Speech corpus established in 1984

The Child Language Data Exchange System (CHILDES) is a corpus established in 1984 by Brian MacWhinney and Catherine Snow to serve as a central repository for data pertaining to first language acquisition. As of 2024, the repository included content (transcripts, audio, and video) in 48 languages from 436 different corpora, all of which are publicly available worldwide. CHILDES is currently directed and maintained by MacWhinney at Carnegie Mellon University.

The earliest transcripts in CHILDES date from the 1960s. During the early 1990s, as computational resources capable of easily manipulating the data volumes found in CHILDES became commonly available, there was a significant increase in the number of studies that made use of it.

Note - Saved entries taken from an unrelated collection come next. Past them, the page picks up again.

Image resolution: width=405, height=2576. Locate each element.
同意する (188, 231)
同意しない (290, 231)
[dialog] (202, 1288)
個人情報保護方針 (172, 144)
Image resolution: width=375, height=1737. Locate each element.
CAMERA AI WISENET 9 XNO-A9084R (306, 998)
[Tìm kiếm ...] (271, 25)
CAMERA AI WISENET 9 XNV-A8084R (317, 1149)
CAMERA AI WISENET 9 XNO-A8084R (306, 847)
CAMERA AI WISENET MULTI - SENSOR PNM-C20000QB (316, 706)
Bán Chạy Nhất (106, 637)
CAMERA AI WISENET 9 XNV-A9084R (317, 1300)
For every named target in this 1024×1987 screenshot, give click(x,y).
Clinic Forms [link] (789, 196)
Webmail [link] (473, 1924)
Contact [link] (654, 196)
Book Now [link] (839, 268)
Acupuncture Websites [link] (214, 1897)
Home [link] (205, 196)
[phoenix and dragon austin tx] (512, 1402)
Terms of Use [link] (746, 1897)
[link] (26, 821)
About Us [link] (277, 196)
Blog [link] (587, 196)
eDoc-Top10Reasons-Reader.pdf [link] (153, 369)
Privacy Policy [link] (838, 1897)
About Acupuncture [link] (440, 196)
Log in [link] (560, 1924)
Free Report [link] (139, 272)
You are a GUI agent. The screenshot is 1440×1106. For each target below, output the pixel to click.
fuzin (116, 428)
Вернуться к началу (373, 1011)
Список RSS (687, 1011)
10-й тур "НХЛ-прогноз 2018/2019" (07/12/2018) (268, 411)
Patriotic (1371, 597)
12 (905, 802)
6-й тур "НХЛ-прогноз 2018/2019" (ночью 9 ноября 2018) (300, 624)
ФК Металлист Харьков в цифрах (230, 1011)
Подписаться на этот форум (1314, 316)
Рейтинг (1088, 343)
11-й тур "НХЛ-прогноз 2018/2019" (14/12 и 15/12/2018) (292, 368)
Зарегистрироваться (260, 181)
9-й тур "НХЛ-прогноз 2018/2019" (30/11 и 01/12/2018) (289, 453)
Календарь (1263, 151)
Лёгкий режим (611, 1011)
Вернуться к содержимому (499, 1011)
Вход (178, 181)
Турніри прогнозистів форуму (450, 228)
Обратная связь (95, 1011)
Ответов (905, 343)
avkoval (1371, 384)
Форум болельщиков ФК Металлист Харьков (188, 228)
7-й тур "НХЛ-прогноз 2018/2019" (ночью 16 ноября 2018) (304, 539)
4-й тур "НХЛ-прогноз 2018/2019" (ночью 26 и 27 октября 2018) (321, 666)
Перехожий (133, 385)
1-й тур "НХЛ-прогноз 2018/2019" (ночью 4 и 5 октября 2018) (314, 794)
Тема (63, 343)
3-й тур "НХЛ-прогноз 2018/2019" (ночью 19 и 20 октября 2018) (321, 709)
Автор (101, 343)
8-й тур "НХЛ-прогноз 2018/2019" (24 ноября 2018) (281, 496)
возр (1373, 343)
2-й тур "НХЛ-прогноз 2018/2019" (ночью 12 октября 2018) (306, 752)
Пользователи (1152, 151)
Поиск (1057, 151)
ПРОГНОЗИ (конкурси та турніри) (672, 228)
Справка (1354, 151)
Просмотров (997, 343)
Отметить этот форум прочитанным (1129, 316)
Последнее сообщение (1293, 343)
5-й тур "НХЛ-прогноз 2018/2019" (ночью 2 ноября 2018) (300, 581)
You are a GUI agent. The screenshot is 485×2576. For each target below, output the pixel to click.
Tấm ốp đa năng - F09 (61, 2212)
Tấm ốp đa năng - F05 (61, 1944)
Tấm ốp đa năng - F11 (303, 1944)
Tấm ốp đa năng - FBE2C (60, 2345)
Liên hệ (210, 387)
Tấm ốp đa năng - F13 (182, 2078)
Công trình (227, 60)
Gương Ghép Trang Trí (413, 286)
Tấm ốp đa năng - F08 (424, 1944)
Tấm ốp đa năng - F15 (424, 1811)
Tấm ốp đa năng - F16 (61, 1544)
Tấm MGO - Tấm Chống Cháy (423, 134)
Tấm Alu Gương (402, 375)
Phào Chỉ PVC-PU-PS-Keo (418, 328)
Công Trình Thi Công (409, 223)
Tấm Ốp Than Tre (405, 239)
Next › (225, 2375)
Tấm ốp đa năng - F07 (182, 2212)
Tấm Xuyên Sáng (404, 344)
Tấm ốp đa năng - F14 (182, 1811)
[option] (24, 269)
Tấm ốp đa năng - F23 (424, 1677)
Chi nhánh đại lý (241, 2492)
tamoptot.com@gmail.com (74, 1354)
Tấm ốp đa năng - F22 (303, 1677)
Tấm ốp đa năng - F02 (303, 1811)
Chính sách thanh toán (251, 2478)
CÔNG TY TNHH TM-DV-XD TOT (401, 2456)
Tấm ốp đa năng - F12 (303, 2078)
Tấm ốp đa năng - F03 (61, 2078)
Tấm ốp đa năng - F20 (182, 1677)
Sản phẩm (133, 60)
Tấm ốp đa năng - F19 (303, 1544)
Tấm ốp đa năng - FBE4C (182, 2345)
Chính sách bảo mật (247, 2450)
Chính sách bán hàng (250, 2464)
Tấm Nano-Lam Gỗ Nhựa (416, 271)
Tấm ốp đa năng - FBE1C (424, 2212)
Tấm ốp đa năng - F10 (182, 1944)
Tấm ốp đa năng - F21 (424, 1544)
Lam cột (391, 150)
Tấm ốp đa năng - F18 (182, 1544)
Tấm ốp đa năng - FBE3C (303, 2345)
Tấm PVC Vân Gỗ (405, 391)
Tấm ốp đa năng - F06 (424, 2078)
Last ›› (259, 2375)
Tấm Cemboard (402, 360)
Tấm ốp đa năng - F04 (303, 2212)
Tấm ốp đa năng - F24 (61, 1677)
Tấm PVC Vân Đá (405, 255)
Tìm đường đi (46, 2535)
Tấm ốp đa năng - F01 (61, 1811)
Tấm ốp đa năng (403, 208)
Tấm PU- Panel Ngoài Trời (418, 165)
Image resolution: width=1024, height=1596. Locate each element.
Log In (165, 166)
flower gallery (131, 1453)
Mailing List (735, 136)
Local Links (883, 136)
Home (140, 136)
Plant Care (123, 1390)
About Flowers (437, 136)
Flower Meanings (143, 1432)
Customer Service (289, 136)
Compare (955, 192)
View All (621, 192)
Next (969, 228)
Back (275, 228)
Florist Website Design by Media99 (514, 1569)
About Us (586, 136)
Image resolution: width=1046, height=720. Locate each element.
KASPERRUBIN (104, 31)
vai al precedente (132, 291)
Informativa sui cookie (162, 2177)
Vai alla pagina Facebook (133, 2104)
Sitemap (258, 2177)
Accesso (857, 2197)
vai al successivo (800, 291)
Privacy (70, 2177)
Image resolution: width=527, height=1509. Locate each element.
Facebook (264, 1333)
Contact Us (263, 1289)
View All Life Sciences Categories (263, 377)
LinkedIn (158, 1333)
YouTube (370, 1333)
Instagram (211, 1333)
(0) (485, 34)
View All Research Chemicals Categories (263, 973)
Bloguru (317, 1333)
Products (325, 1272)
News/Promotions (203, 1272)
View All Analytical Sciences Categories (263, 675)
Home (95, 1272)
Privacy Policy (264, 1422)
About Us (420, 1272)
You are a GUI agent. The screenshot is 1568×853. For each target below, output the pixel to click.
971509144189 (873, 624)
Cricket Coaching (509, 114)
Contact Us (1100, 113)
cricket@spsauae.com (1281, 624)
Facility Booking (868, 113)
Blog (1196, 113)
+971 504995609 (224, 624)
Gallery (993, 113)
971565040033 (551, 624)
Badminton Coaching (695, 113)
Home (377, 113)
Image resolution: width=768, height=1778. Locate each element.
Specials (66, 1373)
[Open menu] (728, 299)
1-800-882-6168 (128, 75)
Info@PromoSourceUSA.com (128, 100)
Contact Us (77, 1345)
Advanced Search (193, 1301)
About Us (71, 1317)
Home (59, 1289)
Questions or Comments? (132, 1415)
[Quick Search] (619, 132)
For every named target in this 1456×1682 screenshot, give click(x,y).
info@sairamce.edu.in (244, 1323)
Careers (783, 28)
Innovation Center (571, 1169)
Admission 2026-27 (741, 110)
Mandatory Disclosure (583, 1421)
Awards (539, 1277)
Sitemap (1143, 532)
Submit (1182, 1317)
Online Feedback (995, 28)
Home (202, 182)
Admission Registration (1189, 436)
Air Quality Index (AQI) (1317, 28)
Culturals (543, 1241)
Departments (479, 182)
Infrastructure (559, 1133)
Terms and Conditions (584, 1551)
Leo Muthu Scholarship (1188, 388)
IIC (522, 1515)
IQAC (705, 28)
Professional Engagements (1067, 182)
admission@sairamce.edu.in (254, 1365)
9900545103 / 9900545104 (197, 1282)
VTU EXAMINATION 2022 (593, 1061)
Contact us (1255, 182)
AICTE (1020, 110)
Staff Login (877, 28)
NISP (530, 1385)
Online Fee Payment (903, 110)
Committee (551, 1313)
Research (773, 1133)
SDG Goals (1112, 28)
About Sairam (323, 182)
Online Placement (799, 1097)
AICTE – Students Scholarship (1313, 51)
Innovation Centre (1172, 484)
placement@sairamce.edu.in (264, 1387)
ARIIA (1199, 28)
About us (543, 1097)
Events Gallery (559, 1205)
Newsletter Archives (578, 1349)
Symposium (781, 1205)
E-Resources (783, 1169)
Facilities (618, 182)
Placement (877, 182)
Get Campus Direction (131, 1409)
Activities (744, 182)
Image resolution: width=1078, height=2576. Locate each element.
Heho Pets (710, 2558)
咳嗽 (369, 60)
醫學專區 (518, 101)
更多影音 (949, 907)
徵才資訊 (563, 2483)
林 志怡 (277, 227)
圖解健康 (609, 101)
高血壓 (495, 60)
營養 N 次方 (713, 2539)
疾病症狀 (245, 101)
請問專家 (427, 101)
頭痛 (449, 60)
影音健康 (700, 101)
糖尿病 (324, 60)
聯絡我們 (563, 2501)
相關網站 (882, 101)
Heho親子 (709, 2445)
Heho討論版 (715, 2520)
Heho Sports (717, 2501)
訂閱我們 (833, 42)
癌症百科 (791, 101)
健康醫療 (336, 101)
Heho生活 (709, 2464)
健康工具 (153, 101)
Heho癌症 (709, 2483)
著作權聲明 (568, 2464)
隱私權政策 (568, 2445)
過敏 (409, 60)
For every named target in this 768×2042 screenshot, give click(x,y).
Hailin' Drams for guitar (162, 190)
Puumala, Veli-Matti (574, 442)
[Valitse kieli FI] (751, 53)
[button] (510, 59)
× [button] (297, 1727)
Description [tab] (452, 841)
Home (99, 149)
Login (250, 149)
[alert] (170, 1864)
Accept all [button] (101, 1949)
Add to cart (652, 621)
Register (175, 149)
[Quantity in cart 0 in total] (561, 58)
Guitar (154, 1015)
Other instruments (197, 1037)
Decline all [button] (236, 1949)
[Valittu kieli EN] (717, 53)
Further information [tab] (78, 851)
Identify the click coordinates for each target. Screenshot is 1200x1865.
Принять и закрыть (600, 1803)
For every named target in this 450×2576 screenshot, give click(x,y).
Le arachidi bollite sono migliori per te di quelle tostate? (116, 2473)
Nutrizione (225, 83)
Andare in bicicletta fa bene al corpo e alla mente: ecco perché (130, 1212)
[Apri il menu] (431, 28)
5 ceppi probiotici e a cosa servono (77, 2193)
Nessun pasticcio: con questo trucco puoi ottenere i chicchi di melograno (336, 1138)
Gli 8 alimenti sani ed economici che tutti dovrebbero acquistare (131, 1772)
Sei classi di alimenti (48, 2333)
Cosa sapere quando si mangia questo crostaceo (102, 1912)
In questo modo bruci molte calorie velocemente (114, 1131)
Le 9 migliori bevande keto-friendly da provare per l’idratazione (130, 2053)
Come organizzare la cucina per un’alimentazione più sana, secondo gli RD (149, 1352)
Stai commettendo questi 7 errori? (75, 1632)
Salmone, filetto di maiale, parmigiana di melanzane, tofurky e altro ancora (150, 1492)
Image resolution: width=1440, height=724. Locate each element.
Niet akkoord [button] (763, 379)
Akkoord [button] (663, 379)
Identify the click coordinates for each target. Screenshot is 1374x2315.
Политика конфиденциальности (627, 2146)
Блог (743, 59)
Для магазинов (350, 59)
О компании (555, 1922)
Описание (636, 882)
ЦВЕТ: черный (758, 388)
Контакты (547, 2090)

CHILDES is predominantly used for analyzing the language of young children and the language used by their caregivers. In 2001, CHILDES was made into a component of the larger corpus TalkBank, which includes language data from aphasics, second language acquisition, conversation analysis, and classroom language learning.

==Database format==
There are a variety of languages and ages represented in the CHILDES transcripts. Most transcripts are from spontaneous interactions and conversations. The transcriptions are coded in the CHAT (Codes for the Human Analysis of Transcripts) transcription format, which provides a standardized format for producing conversational transcripts. This system can be used to transcribe conversations with any type of language learner: children, second-language learners, and recovering aphasics. In addition to discourse-level transcription, the CHAT system also has options for phonological and morphological analysis.

The CLAN program was developed by Leonid Spektor and aids in transcription and analysis of the child language data included in CHILDES.

==Use in research==
As of June 2025, Google Scholar reported 11,221 citations of CHILDES in its database.